I used stop words like Uber and Lyft because I wanted to remove the name of these companies so that words such as riders,rideshare, car, taxi, among others could standout in the world cloud. Also, I used drivers as stop words, because I did not want driver and drivers to appear together in the word cloud.
###FURTHER CLEANING BASED ON YOUR EXPERTISE! YOUR CODE HERE
my_stopwords <- data.frame(c(stop_words$word, 'uber', 'lyft','drivers'))
colnames(my_stopwords) <- "word"
cleanTokens2 <- my_twts_clean %>%
anti_join(my_stopwords)
## Joining, by = "word"
####Rereun the freq counts
freq_df2 <- cleanTokens2 %>%
count(word, sort = TRUE) %>%
top_n(50) %>%
mutate(word = reorder(word, n))
## Selecting by n
wordcloud2(data = freq_df2, minRotation = 0, maxRotation = 0, ellipticity = 0.6)
Part 5: N-grams
#n-grams is more than two words linked together
#install.packages("widyr")
library(widyr)
#get ngrams.
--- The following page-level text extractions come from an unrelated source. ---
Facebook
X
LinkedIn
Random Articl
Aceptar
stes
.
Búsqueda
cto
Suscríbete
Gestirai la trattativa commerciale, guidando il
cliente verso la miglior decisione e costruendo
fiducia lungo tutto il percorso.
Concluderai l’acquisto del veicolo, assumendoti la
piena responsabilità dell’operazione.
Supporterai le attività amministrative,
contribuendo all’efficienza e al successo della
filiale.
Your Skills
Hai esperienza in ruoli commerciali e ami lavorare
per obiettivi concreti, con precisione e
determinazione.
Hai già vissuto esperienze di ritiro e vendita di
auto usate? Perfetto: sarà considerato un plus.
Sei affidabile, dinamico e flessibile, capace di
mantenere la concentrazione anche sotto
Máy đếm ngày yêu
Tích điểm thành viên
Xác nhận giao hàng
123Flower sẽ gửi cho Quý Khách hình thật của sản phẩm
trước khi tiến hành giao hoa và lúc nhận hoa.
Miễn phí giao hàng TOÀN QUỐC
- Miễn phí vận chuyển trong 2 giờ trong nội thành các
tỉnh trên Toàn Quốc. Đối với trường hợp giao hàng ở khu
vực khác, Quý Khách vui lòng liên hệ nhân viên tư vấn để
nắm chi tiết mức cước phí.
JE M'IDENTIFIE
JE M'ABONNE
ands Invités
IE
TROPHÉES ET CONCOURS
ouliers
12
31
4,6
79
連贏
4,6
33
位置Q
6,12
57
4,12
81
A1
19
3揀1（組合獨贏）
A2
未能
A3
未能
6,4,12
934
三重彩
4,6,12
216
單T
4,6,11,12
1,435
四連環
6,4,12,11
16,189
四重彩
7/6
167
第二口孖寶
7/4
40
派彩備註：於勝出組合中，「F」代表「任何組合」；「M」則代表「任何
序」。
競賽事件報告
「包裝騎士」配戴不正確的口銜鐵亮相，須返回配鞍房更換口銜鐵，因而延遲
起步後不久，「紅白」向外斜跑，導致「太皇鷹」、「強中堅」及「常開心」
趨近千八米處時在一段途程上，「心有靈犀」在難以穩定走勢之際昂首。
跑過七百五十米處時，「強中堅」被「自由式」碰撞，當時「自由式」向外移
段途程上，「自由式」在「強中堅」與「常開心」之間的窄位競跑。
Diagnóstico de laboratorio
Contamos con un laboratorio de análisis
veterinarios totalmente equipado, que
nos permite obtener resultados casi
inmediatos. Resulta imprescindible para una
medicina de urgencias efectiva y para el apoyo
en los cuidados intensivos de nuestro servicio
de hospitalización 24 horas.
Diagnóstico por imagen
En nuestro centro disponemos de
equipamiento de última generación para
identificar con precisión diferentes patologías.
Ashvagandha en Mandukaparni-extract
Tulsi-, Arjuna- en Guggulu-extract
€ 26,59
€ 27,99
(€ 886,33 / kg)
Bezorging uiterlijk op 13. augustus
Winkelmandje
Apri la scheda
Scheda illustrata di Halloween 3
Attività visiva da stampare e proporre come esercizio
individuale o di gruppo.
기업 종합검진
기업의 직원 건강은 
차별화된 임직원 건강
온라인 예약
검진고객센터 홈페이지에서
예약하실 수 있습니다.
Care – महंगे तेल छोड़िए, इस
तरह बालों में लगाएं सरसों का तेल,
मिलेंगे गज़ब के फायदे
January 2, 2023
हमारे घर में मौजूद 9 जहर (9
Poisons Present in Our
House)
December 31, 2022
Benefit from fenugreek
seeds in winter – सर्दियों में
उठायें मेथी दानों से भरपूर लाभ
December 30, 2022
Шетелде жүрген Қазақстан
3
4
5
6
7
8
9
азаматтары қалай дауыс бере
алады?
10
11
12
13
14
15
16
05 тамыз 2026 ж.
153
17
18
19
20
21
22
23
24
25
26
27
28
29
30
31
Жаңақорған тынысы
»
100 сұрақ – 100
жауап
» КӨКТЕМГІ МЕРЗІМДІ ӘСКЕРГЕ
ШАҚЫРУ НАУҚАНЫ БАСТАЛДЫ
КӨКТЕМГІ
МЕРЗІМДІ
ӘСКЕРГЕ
You may try playing around with the value of n, n=3 , n=4
my_twts_ngram <- my_twts %>%
dplyr::select(cleanedTxt) %>%
unnest_tokens(paired_words, cleanedTxt, token = "ngrams", n = 2)
#show ngrams with sorted values
my_twts_ngram %>%
count(paired_words, sort = TRUE)
## # A tibble: 2,100 x 2
## paired_words n
## <chr> <int>
## 1 uber lyft 22
## 2 lyft driver 8
## 3 and lyft 7
## 4 i have 7
## 5 lyft uber 7
## 6 uber and 7
## 7 allstate lyft 6
## 8 and other 6
## 9 in a 6
## 10 the driver 6
## # ... with 2,090 more rows
library(tidyr)
#separate the paired words into two columns
my_twts_ngram <- my_twts_ngram %>%
separate(paired_words, c("word1", "word2"), sep = " ")
# filter rows where there are stop words under word 1 column and word 2 column
my_twts_filtered <- my_twts_ngram %>%
filter(!word1 %in% stop_words$word) %>%
filter(!word2 %in% stop_words$word)
# Sort the new bi-gram (n=2) counts:
my_words_counts <- my_twts_filtered %>%
count(word1, word2, sort = TRUE)
#head(my_words_counts)
# words occurring in pair after filtering out the stop words
head(my_twts_filtered)
## # A tibble: 6 x 2
## word1 word2
## <chr> <chr>
## 1 40 mins
## 2 dn driver
## 3 driver 6
## 4 6 mins
## 5 leading car
## 6 car sharing
# plot word network
my_words_counts %>%
filter(n >= 2) %>%
graph_from_data_frame() %>%
ggraph(layout = "fr") +
geom_edge_link(aes(edge_alpha = .6, edge_width = n)) +
geom_node_point(color = "darkslategray4", size = 3) +
geom_node_text(aes(label = name), vjust = 1.8, size = 4) +
labs(title = "Figure 5: Word Network: Tweets using ##lyft",
subtitle = "Text mining twitter data",
x = "", y = "")
## Warning in graph_from_data_frame(.): In `d' `NA' elements were replaced with
## string "NA"
What did you learn about your keyword? Please make this an insightful comment. Really dig in and reflect on what you learned.
The ##lyft as the keyword. The goal was to find the tweets related to Lyft as a company. I realized Lyft was the highest unique wordcounts, followed by Uber. This is not surprising as both are different companies but provide the same services with the same business model. Also, form the ngram words like driver passenger, and injuries are linked.